1 World Health Organization, 2008; Scott, Peck & Kendall, 2004; Tinetti & Speechley, 1989; O'Laughlin et al., 1993.
2 SmartRisk, 2010.
For further information, please contact Sarah Elliott at sarah.elliott@gov.bc.ca
Prepared for: Division of Aging and Seniors, Public Health Agency of Canada
Citation:
Scott, V., Wagar, L., & Elliott, S.(2010).Falls & related injuries among older Canadians: Fall-related hospitalizations & intervention initiatives.Prepared on behalf of the Public Health Agency of Canada, Division of Aging and Seniors. Victoria, BC: Victoria Scott Consulting.
8. Drugs and the Risk of Falling in the Elderly
Drugs and the Risk of Falling in the Elderly - a new guideline to prevent drug-related falls produced by Barbara Cadario (Clinical Assistant Professor Pharmaceutical Sciences, UBC), Dr. Vicky Scott (Clinical Associate Professor, School of Population and Public Health, UBC) and the BC Fall and Injury Prevention Coalition.

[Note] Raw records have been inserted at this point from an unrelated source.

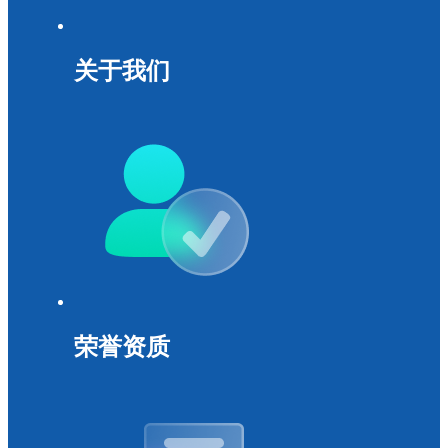
关于我们
荣誉资质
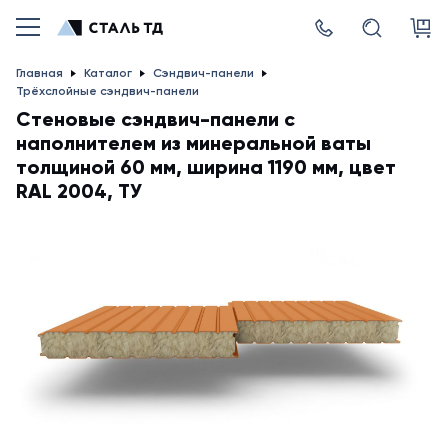
Главная
Каталог
Сэндвич-панели
Трёхслойные сэндвич-панели
Стеновые сэндвич-панели с
наполнителем из минеральной ваты
толщиной 60 мм, ширина 1190 мм, цвет
RAL 2004, ТУ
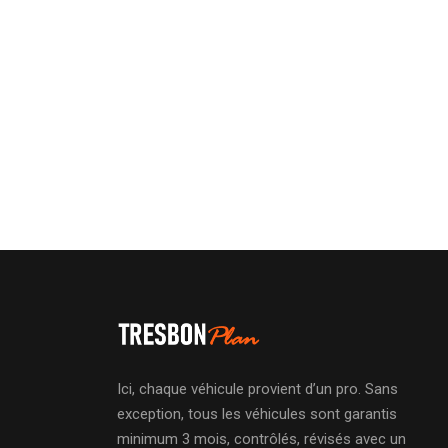
Ici, chaque véhicule provient d’un pro. Sans
exception, tous les véhicules sont garantis
minimum 3 mois, contrôlés, révisés avec un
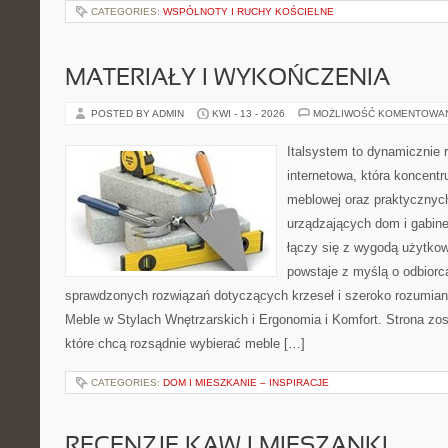
CATEGORIES:
WSPÓLNOTY I RUCHY KOŚCIELNE
MATERIAŁY I WYKOŃCZENIA
POSTED BY ADMIN
KWI - 13 - 2026
MOŻLIWOŚĆ KOMENTOWA
Italsystem to dynamicznie r
internetowa, która koncentr
meblowej oraz praktycznyc
urządzających dom i gabinet
łączy się z wygodą użytkow
powstaje z myślą o odbiorc
sprawdzonych rozwiązań dotyczących krzeseł i szeroko rozumia
Meble w Stylach Wnętrzarskich i Ergonomia i Komfort. Strona zos
które chcą rozsądnie wybierać meble […]
CATEGORIES:
DOM I MIESZKANIE – INSPIRACJE
RECENZJE KAW I MIESZANKI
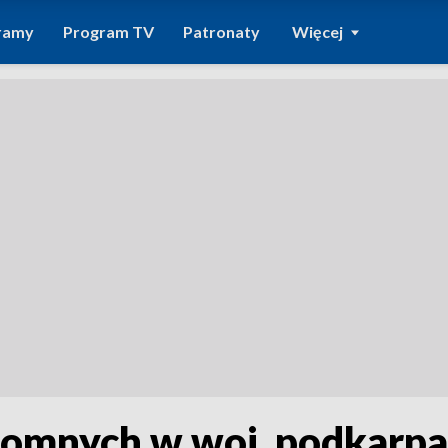
ramy
Program TV
Patronaty
Więcej
zdomnych w woj. podkarp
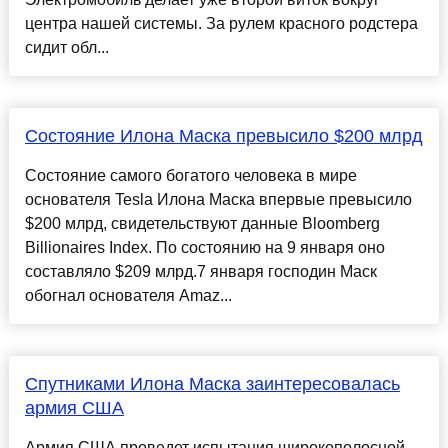
центра нашей системы. За рулем красного родстера
сидит обл...
Состояние Илона Маска превысило $200 млрд
Состояние самого богатого человека в мире
основателя Tesla Илона Маска впервые превысило
$200 млрд, свидетельствуют данные Bloomberg
Billionaires Index. По состоянию на 9 января оно
составляло $209 млрд.7 января господин Маск
обогнал основателя Amaz...
Спутниками Илона Маска заинтересовалась
армия США
Армия США проведет испытания широкополосной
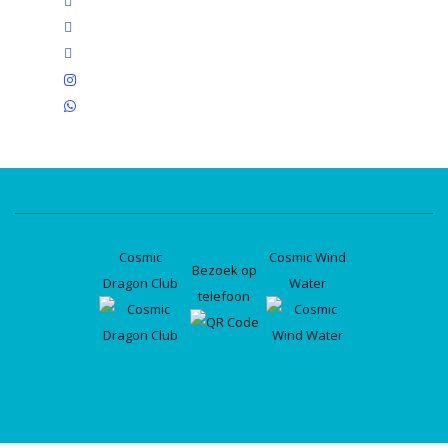
twitter
facebook
linkedin
instagram
whatsapp
Cosmic
Cosmic Wind
Bezoek op
Dragon Club
Water
telefoon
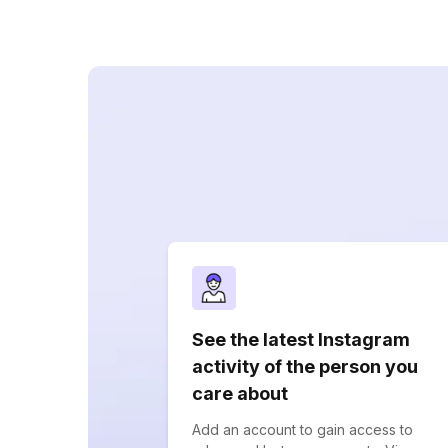
See the latest Instagram
activity of the person you
care about
Add an account to gain access to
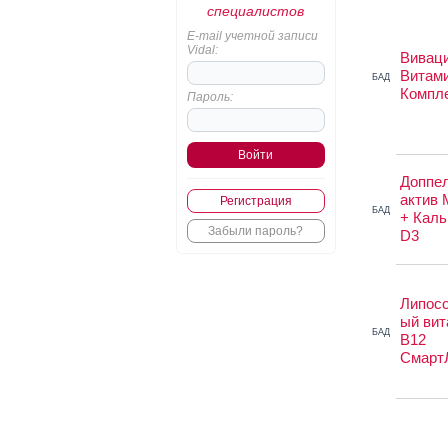
специалистов
E-mail учетной записи
Vidal:
Вивац
Витам
БАД
Компл
Пароль:
Доппе
актив 
Регистрация
БАД
+ Каль
Забыли пароль?
D3
Липос
ый вит
БАД
B12
Смарт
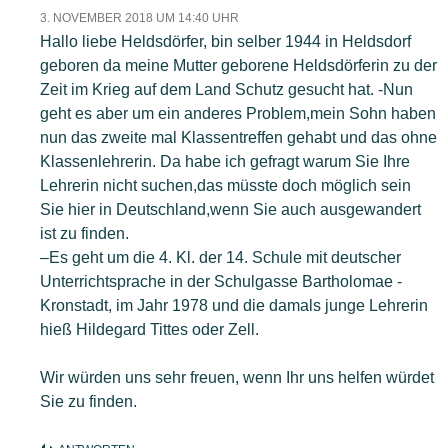
3. NOVEMBER 2018 UM 14:40 UHR
Hallo liebe Heldsdörfer, bin selber 1944 in Heldsdorf
geboren da meine Mutter geborene Heldsdörferin zu der
Zeit im Krieg auf dem Land Schutz gesucht hat. -Nun
geht es aber um ein anderes Problem,mein Sohn haben
nun das zweite mal Klassentreffen gehabt und das ohne
Klassenlehrerin. Da habe ich gefragt warum Sie Ihre
Lehrerin nicht suchen,das müsste doch möglich sein
Sie hier in Deutschland,wenn Sie auch ausgewandert
ist zu finden.
–Es geht um die 4. Kl. der 14. Schule mit deutscher
Unterrichtsprache in der Schulgasse Bartholomae -
Kronstadt, im Jahr 1978 und die damals junge Lehrerin
hieß Hildegard Tittes oder Zell.
Wir würden uns sehr freuen, wenn Ihr uns helfen würdet
Sie zu finden.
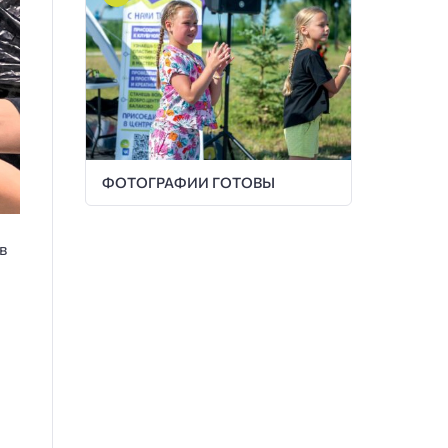
ФОТОГРАФИИ ГОТОВЫ
в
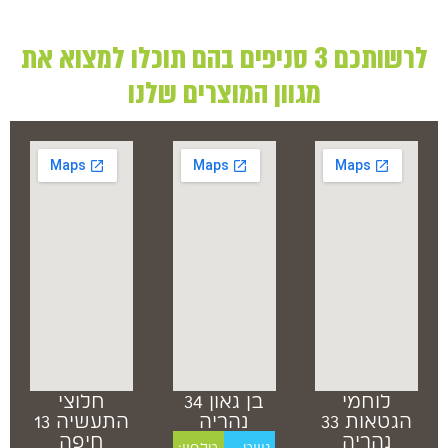
לרשותכם 3 סניפים בהם תוכלו למצוא את
מגוון המוצרים שלנו
לוחמי
בן גאון 34
חלוצי
הגטאות 33
נהריה
התעשיה 13
נהריה
חיפה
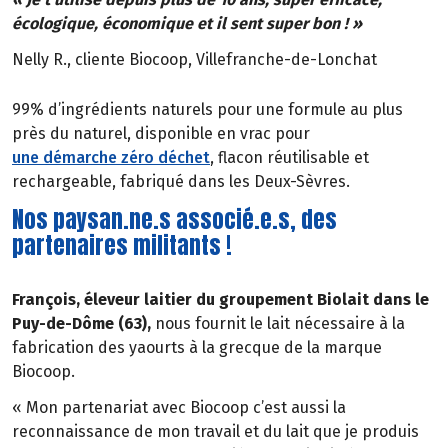
écologique, économique et il sent super bon ! »
Nelly R., cliente Biocoop, Villefranche-de-Lonchat
99% d’ingrédients naturels pour une formule au plus
près du naturel, disponible en vrac pour
une démarche zéro déchet
, flacon réutilisable et
rechargeable, fabriqué dans les Deux-Sèvres.
Nos paysan.ne.s associé.e.s, des
partenaires militants !
François, éleveur laitier du groupement Biolait dans le
Puy-de-Dôme (63),
nous fournit le lait nécessaire à la
fabrication des yaourts à la grecque de la marque
Biocoop.
« Mon partenariat avec Biocoop c’est aussi la
reconnaissance de mon travail et du lait que je produis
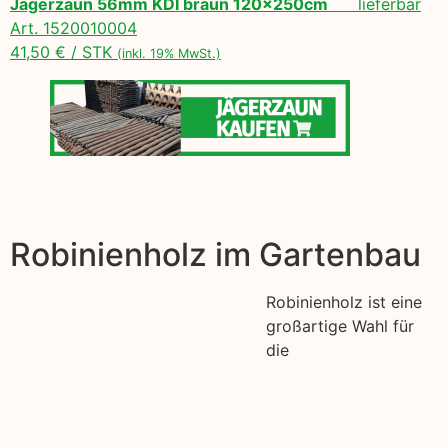
Jägerzaun 56mm KDI braun 120x250cm
lieferbar
Art. 1520010004
41,50 € / STK
(inkl. 19% MwSt.)
Robinienholz im Gartenbau
Robinienholz ist eine
großartige Wahl für
die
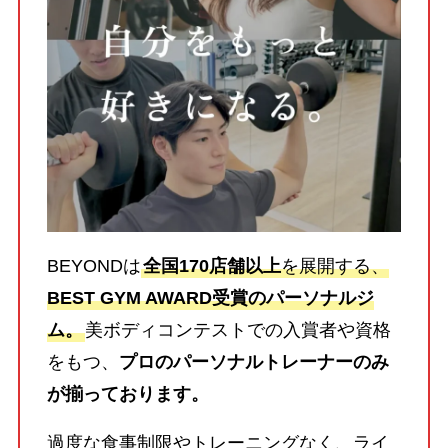
BEYONDは
全国170店舗以上
を展開する、
BEST GYM AWARD受賞のパーソナルジ
ム。
美ボディコンテストでの入賞者や資格
をもつ、
プロのパーソナルトレーナーのみ
が揃っております。
過度な食事制限やトレーニングなく、ライ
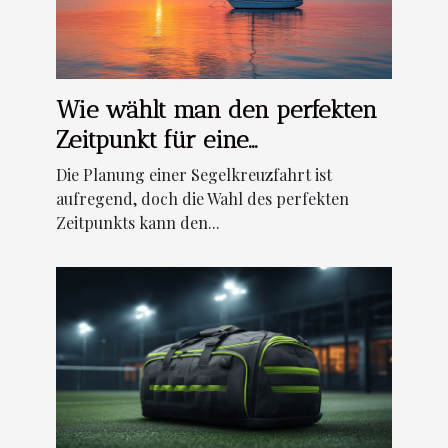
Wie wählt man den perfekten
Zeitpunkt für eine
Segelkreuzfahrt?
Die Planung einer Segelkreuzfahrt ist
aufregend, doch die Wahl des perfekten
Zeitpunkts kann den...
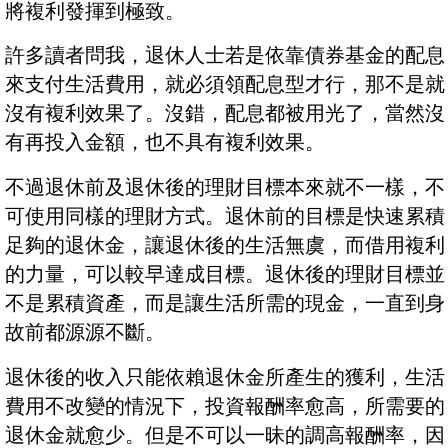
將複利發揮到極致。
許多讀者問我，退休人士若是依靠債券基金的配息
來支付生活費用，就必須領配息型才行，那不是就
沒有複利效果了。沒錯，配息都被用光了，當然沒
有再投入金額，也不具有複利效果。
不過退休前及退休後的理財目標本來就不一樣，不
可使用同樣的理財方式。退休前的目標是快速累積
足夠的退休金，讓退休後的生活無虞，而借用複利
的力量，可以較早達成目標。退休後的理財目標並
不是累積資產，而是讓生活所需的現金，一直到身
故前都源源不斷。
退休後的收入只能依賴退休金所產生的獲利，生活
費用不改變的情況下，投資報酬率愈高，所需要的
退休金就愈少。但是不可以一昧的調高報酬率，因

Cadario B, Scott V. New resource: Falls among elderly. BCMJ 2010;52(5):268.
Available from:http://www.bcmj.org/new-resource-falls-among-elderly
9. Announcements
In conjunction with this year's Seniors' Fall Prevention Week in BC (November 2-8, 2010) and the CEMFIA Residential Care Summit, the Canadian Institute for Health Information (CIHI) has produced a NEW brochure: Fall-Related Hospitalizations in Seniors: Canada and B.C., 2007-2008.